Así iba desarrollando la trama y continuaba contando: Lo más interesante de la historia. El misterio de la desaparición del puesto de mando del maquinista, quien dejó de dar señales a unos doscientos kilómetros de la llegada a la estación.

No contestaba por la emisora, tampoco se veía iluminada como era habitual, la cabina donde tenía que estar pilotando. A su paso por tantos cruces de carreteras atravesadas por las vías en los que los guardabarreras, cortaban el tráfico, “y echaban una cadena en ambos sentidos” , estos se echaban las manos a la cabeza cuando veían el tren sin maquinista. ( Liti,Se metía en el papel y reproducía el gesto con la mano, echaba la cadena e imitaba la cara de preocupación de los guardabarreras como un gran actor ).

Los mismos se extrañaron , estaban pendientes a su paso y dieron la voz de alarma, temiéndose lo peor.
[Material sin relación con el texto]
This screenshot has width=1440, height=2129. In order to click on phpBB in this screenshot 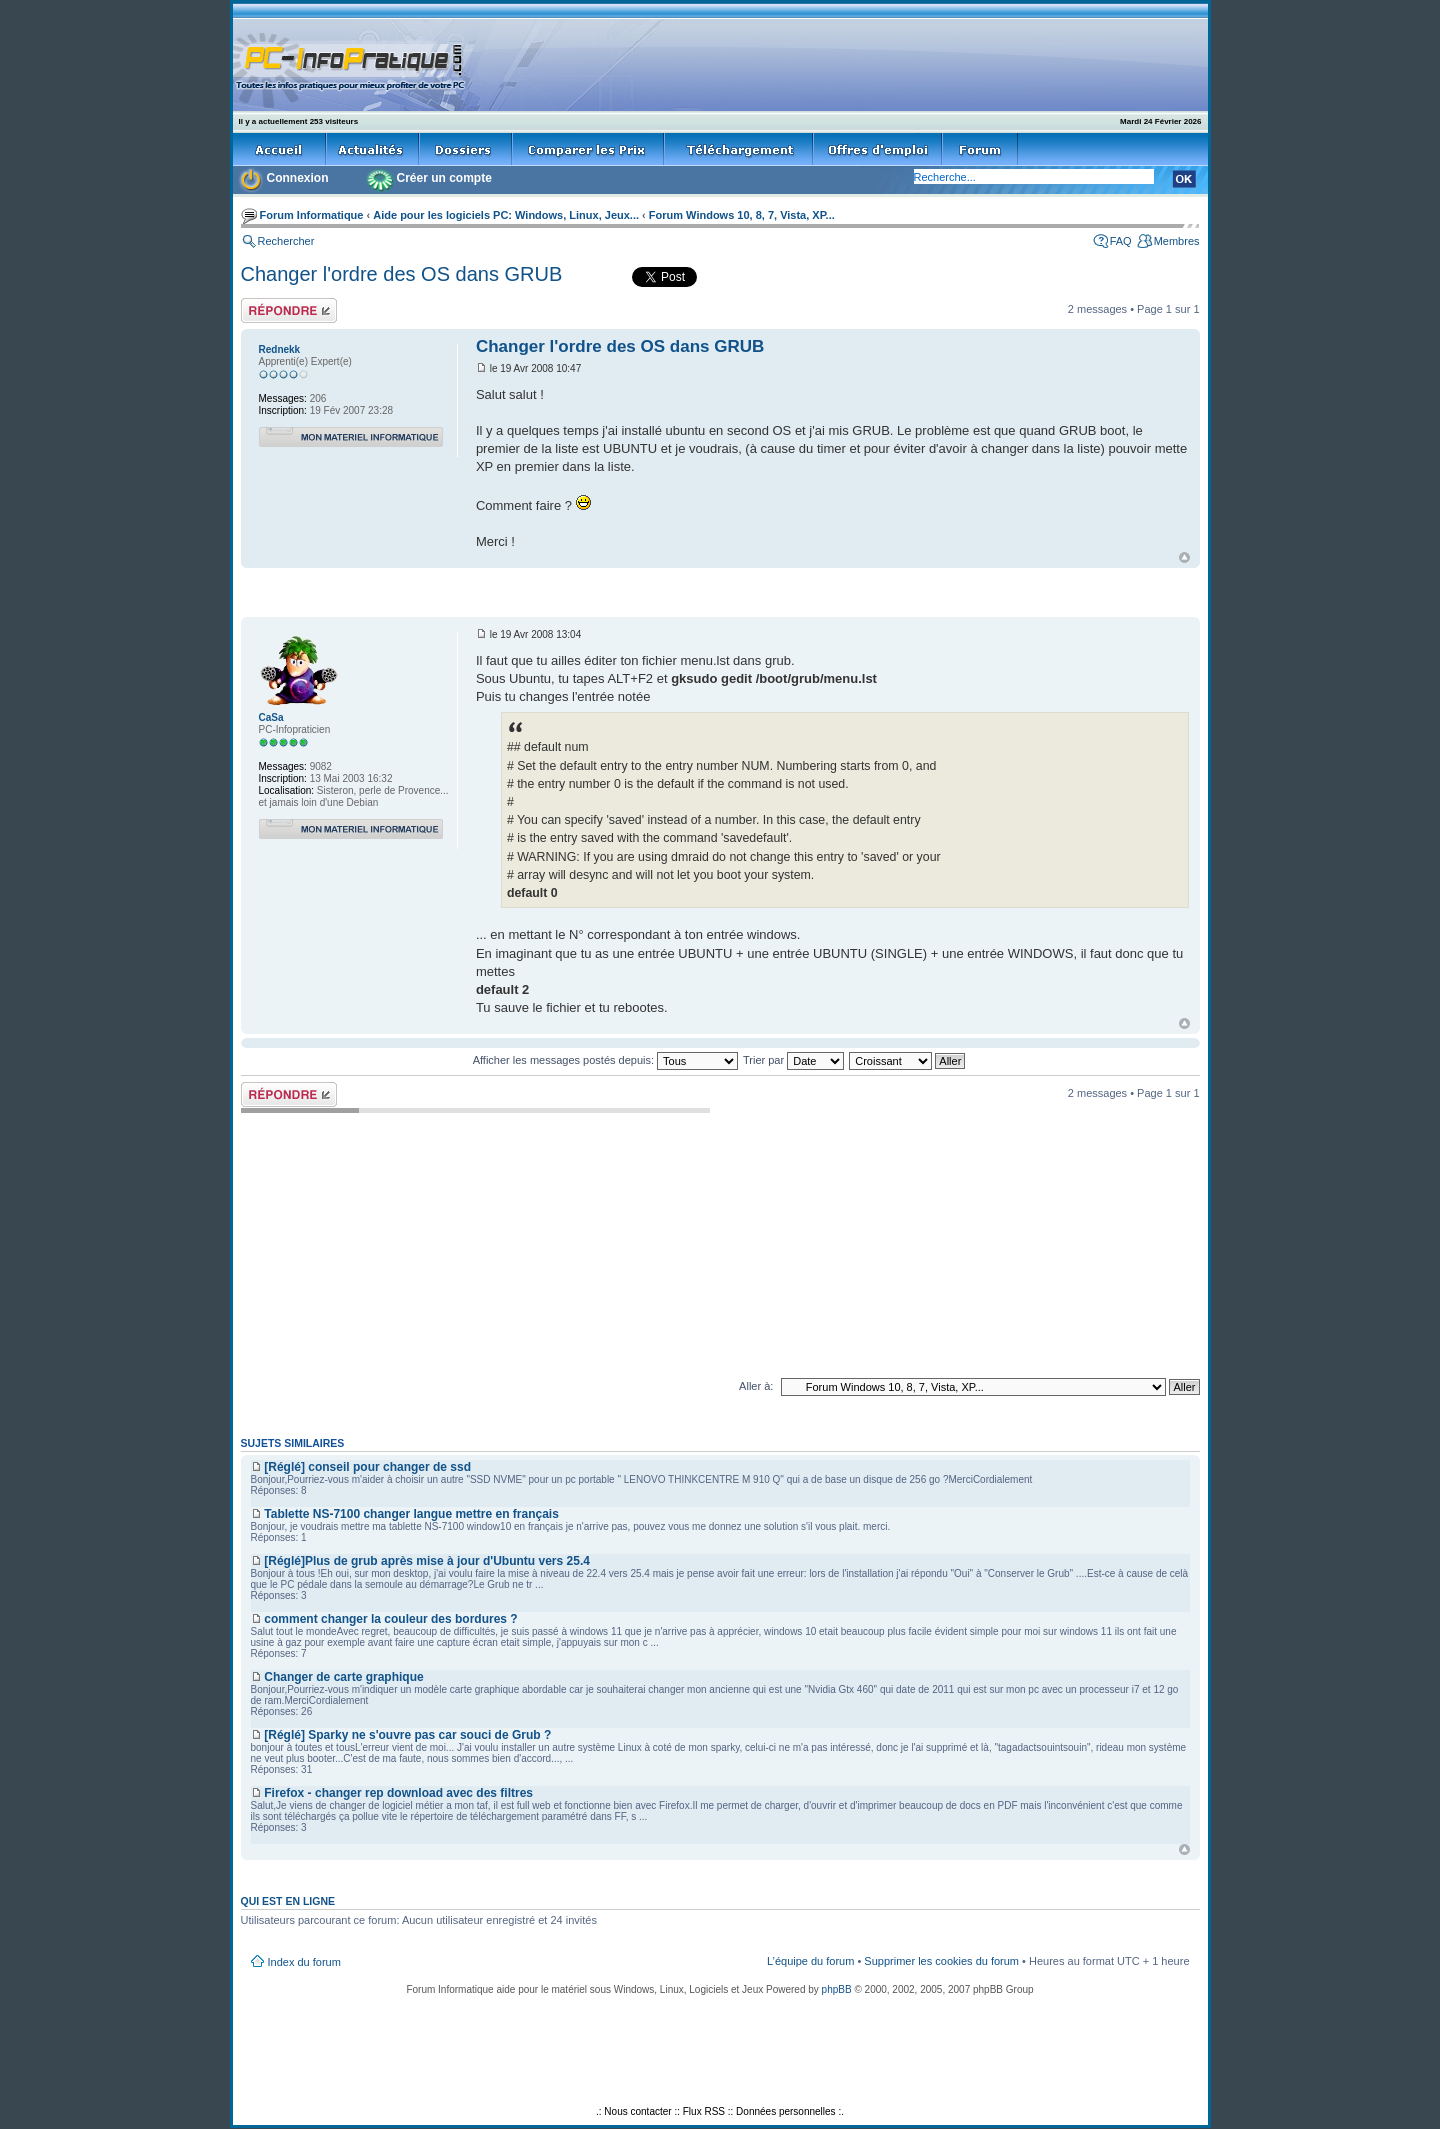, I will do `click(837, 1989)`.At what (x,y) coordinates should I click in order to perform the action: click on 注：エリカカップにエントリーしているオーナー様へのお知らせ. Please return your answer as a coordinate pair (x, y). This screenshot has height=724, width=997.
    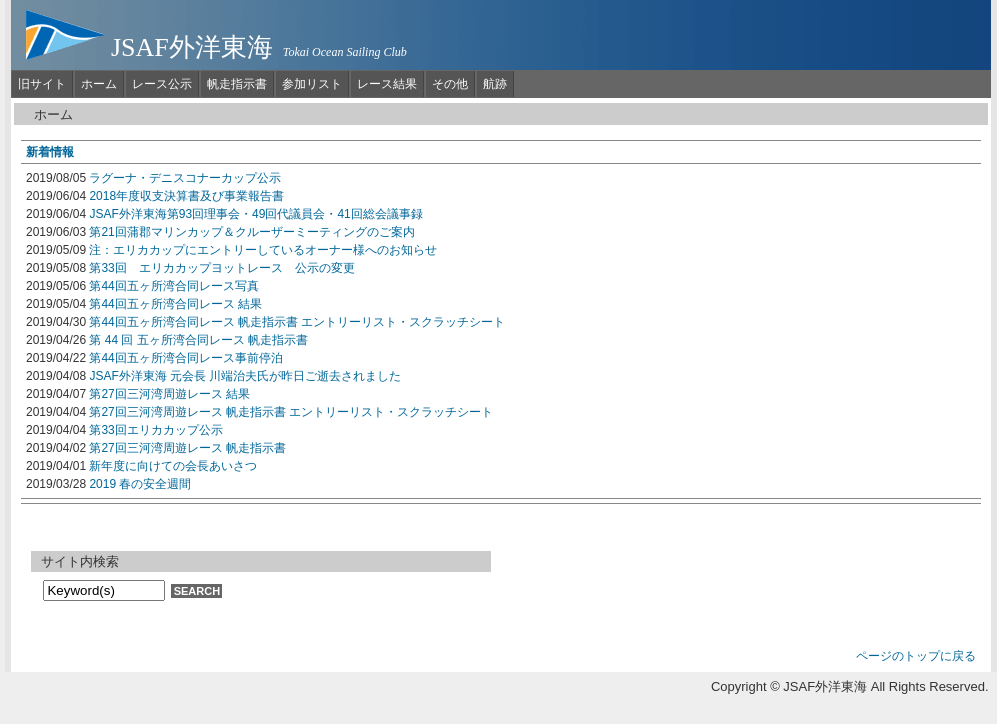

Na dice entendía nada, Ricardo era un experimentado maquinista con muy buena reputación.No daban crédito, se comenzó a filtrar por dicha emisora el mensaje de que el tren iba en marcha solo, en automático, que el maquinista había desaparecido de su zona de trabajo.

No sabían que había podido ocurrir. “No atendía a los mensajes de ¿Me copias?, ni al corto y cambio”. Finalmente el tren entró en la estación y efectivamente Ricardo el maquinista, venía en lo que ahora era la cola del tren, antes la cabeza , cuando el tren entró en Barcelona. Allí quedó dormido.

Lo misterioso de la historia es que aún con el maquinista en sueños, el tren inició recorrido, llegó a destino y fue haciendo paradas en todas estaciones y apeaderos que le correspondía. También sonaba el claxon cuando entraba y salía de cada una de ellas como era habitual escuchar, aminorando la marcha a la llegada y en la partida.

Ningún jefe de estación excepto don Hipolito pudo acceder al tren, pues las puerta estaba bloqueada y solo podían subir y bajar pasajeros. Él descubrió el paradero de Ricardo, que continuaba profundamente dormido en la cola del tren.

Así contaba que había sucedido, después surgía el debate y procuraban buscar explicación al misterio. Como era de imaginar, por ley de vida, un día D. Hipólito dejó de acudir al banco.

Emprendió su último y largo viaje, esta vez no en tren, pero si al encuentro de Magdalena. El recuerdo del antiguo jefe de estación, de tertulia agradable ,distendida y graciosa a la hora de contar historias , anécdotas y curiosidades, cayaron para siempre, dejaron de encandilar y entretener.

Quedó presente para siempre, en una escultura a tamaño real, de bronce, que colocaron en el banco donde eternamente quedó sentado el jefe de estación.